Cofundador e diretor do Programa de Negociação Internacional da Universidade Harvard, cujas técnicas são as mais utilizadas no mundo, Daniel Shapiro já preparou desde líderes de empresas que estão entre as 500 maiores do mundo até chefes de Estado de países assolados por guerras. Shapiro presidiu por três anos o Conselho do Fórum Econômico Mundial sobre Resolução de Conflitos e comandou negociações bem-sucedidas no Oriente Médio, Europa e Leste Asiático. As experiências acumuladas nos âmbitos da diplomacia, dos negócios e das relações governamentais são a base de seu último livro, “Negotiating the nonnegotiable: how to resolve your most emotionally charged conflicts”, (em tradução livre, “Negociando o inegociável: como resolver seus conflitos mais carregados emocionalmente”), que traz ferramentas para superar os geradores de conflitos em casa, no trabalho e na política. Antes de vir ao Brasil para participar do Latam Retail Show, maior evento do varejo na América Latina, Shapiro deu a seguinte entrevista à ISTOÉ, por telefone.

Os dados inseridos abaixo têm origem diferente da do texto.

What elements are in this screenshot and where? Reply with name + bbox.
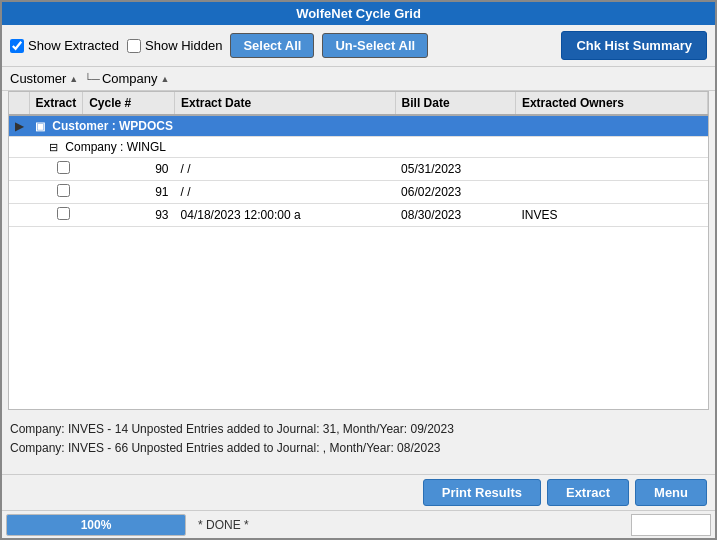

Como o senhor define a arte de negociar?

Grande parte do mundo ainda vê a negociação como um jogo de adversários, ou seja, mais para mim significa menos para você, e vice-versa. Nos últimos 30 anos eu venho pesquisando em Harvard e encontramos ferramentas de negociação que trazem ganhos mútuos, bons resultados para todo mundo. Nós podemos negociar de uma forma que nos divide, e isso trará mais violência e problemas, ou podemos negociar de uma forma que une as pessoas, o que beneficia a sustentabilidade e o desenvolvimento da economia, não apenas no curto, mas também no longo prazo. A negociação pode ser usada para o bem e para o mal. Está em nosso poder tomar essa decisão.

As pessoas têm conseguido negociar “para o bem”?

Certamente. Em alguns contextos mais que em outros. A base da negociação ao longo da história tem sido posicional, ou seja, eu tenho uma posição, você tem outra e nós brigamos. Vemos isso em todo o mundo, tanto em nível político quanto empresarial, o que leva ao desperdício. Uma abordagem alternativa é a negociação que foca nos desejos e interesses que realmente importam. Dessa forma é possível iniciar diálogos que funcionam para todos. Não existe conflito irrevogável quando se olha para os interesses subjacentes, tanto na vida política quanto na vida cotidiana.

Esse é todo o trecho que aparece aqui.